More historic races tomorrow including Sandra McNeil in her 1962 Ferrari 250 GTO which according to the fall edition of the Lime Rock Track Record is worth over $20,000,000 (that right 6 zeros). It is the only original condition 250 GTO in the world.

CA

CA


----------



## EdCT (Mar 14, 2002)

captainaudio said:


> Great Pictures Ed!
> 
> Sorry we did not hook up. I am up here (LRP) until tomorrow. I will post some pics of the Sunday in the Park car show as soon as I get them downloaded. Beautiful cars and the weather was absolutely perfect.
> 
> ...


I kept looking around for you, but we'll catch up soon.

I keep forgetting to ask you if you have my talkabout - I'm pretty sure I left it with you at the Cayman drive.

If so, hang onto it - I'll grab it next time we meet up, thanks.
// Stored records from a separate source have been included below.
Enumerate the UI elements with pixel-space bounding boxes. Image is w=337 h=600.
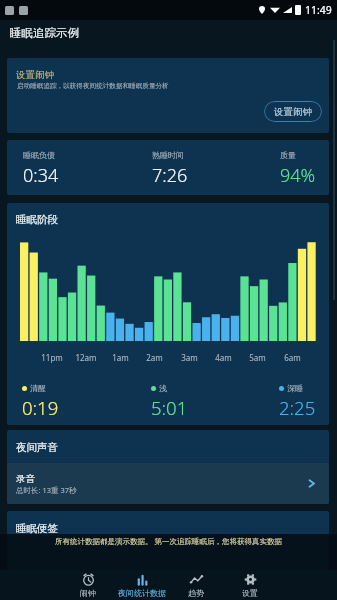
button[interactable]: Alarm [61,570,115,600]
staticText: 闹钟 [80,588,96,598]
other: Night stats [136,573,149,586]
staticText: 启动睡眠追踪，以获得夜间统计数据和睡眠质量分析 [17,82,169,90]
staticText: 11:49 [305,3,332,17]
staticText: 5:01 [151,395,188,420]
button[interactable]: Trends [169,570,223,600]
other: Settings [244,573,257,586]
staticText: 94% [280,163,316,188]
staticText: 12am [75,352,97,363]
button[interactable]: Settings [223,570,277,600]
staticText: 质量 [280,150,296,160]
staticText: 11pm [41,352,63,363]
staticText: 浅 [159,383,167,393]
staticText: 设置 [242,588,258,598]
staticText: 4am [215,352,232,363]
staticText: 夜间声音 [16,441,58,454]
staticText: 2am [146,352,163,363]
staticText: 5am [249,352,266,363]
staticText: 趋势 [188,588,204,598]
staticText: 睡眠负债 [23,150,55,160]
staticText: 夜间统计数据 [118,588,166,598]
staticText: 睡眠便签 [16,522,58,535]
staticText: 所有统计数据都是演示数据。 第一次追踪睡眠后，您将获得真实数据 [55,536,282,546]
other: Alarm [82,573,95,586]
other: Trends [190,573,203,586]
staticText: 熟睡时间 [152,150,184,160]
staticText: 总时长: 13重 37秒 [16,485,77,495]
button[interactable]: 录音 [7,463,329,504]
staticText: 0:19 [22,395,59,420]
button[interactable]: Night stats [115,570,169,600]
staticText: 0:34 [23,163,59,188]
staticText: 录音 [16,473,35,485]
staticText: 睡眠阶段 [16,213,58,226]
staticText: 3am [181,352,198,363]
button[interactable]: 设置闹钟 [264,101,322,122]
staticText: 2:25 [279,395,316,420]
staticText: 1am [112,352,129,363]
staticText: 设置闹钟 [274,106,312,118]
staticText: 深睡 [287,383,303,393]
staticText: 6am [284,352,301,363]
staticText: 清醒 [30,383,46,393]
staticText: 设置闹钟 [16,69,54,81]
staticText: 7:26 [152,163,188,188]
staticText: 睡眠追踪示例 [10,26,79,40]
Btw, say hi to steph for me, hope she's doing ok.

Ed


----------



## BmW745On19's (Aug 12, 2005)

Fantastic pictures. Love the post-processing.


----------



## captainaudio (Jul 17, 2007)

EdCT said:


> I kept looking around for you, but we'll catch up soon.
> 
> I keep forgetting to ask you if you have my talkabout - I'm pretty sure I left it with you at the Cayman drive.
> 
> ...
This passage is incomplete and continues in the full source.